なので昔から「食べられない芋」として出荷されませんでした。
また「旧セミ」は、食べられないだけでなく「発芽力も劣る」ため、種芋としても使用できず何の役にもたちません。
このように大きな違いがあるため、直売所などで袋詰め子芋を買う時は、「旧セミ」が混ざっていないかをよく見て選んで買いましょう。
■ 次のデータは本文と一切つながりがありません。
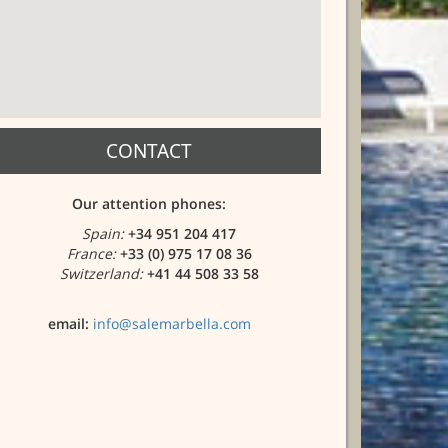
CONTACT
Our attention phones:
Spain:
+34 951 204 417
France:
+33 (0) 975 17 08 36
Switzerland:
+41 44 508 33 58
email:
info@salemarbella.com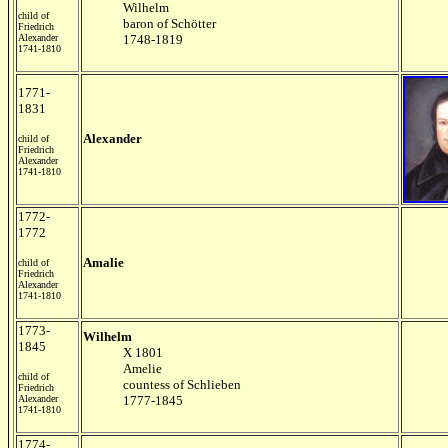
Wilhelm
child of
baron of Schötter
Friedrich
Alexander
1748-1819
1741-1810
1771-
1831
Alexander
child of
Friedrich
Alexander
1741-1810
1772-
1772
Amalie
child of
Friedrich
Alexander
1741-1810
1773-
Wilhelm
1845
X 1801
Amelie
child of
countess of Schlieben
Friedrich
Alexander
1777-1845
1741-1810
1774-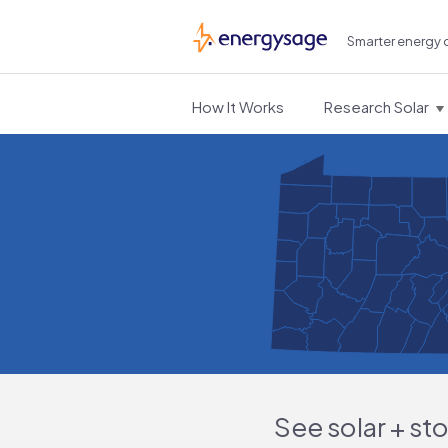
Smarter energy 
EnergySage
How It Works
Research Solar
See solar + st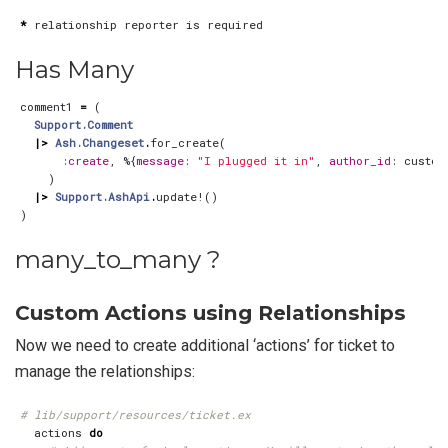
*
relationship
reporter
is
required
Has Many
comment1
=
(
Support.Comment
|>
Ash.Changeset
.
for_create
(
:create
,
%{
message
:
"I plugged it in"
,
author_id
:
custom
)
|>
Support.AshApi
.
update!
()
)
many_to_many ?
Custom Actions using Relationships
Now we need to create additional ‘actions’ for ticket to
manage the relationships:
# lib/support/resources/ticket.ex
actions
do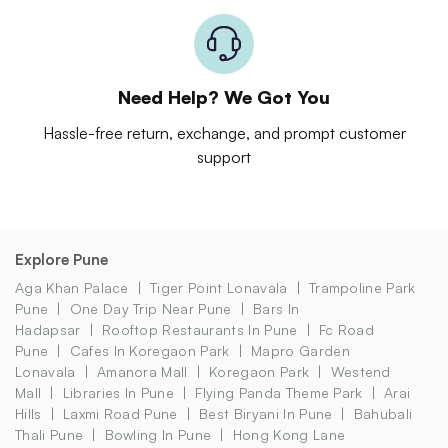
Need Help? We Got You
Hassle-free return, exchange, and prompt customer
support
Explore Pune
Aga Khan Palace
Tiger Point Lonavala
Trampoline Park
Pune
One Day Trip Near Pune
Bars In
Hadapsar
Rooftop Restaurants In Pune
Fc Road
Pune
Cafes In Koregaon Park
Mapro Garden
Lonavala
Amanora Mall
Koregaon Park
Westend
Mall
Libraries In Pune
Flying Panda Theme Park
Arai
Hills
Laxmi Road Pune
Best Biryani In Pune
Bahubali
Thali Pune
Bowling In Pune
Hong Kong Lane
Kyoto Vegetables [How to Grow Ebi-imo] – Be Careful of Cicadas When Buying “Grandchild Tubers” at Direct Sales Markets
Because the shipping standard “Koebi-chan” for grandchild and great-grandchild tubers is set very strictly, many tubers that fall outside the standard end up being sold at direct sales markets. However, when buying these so-called “Koebi-chan lookalikes,” be sure to check inside the bag carefully. If it contains “Semi” tubers listed in the current shipping standard, then it’s a good bargain. But if it contains “Semi” tubers from the old standard, you should not buy them.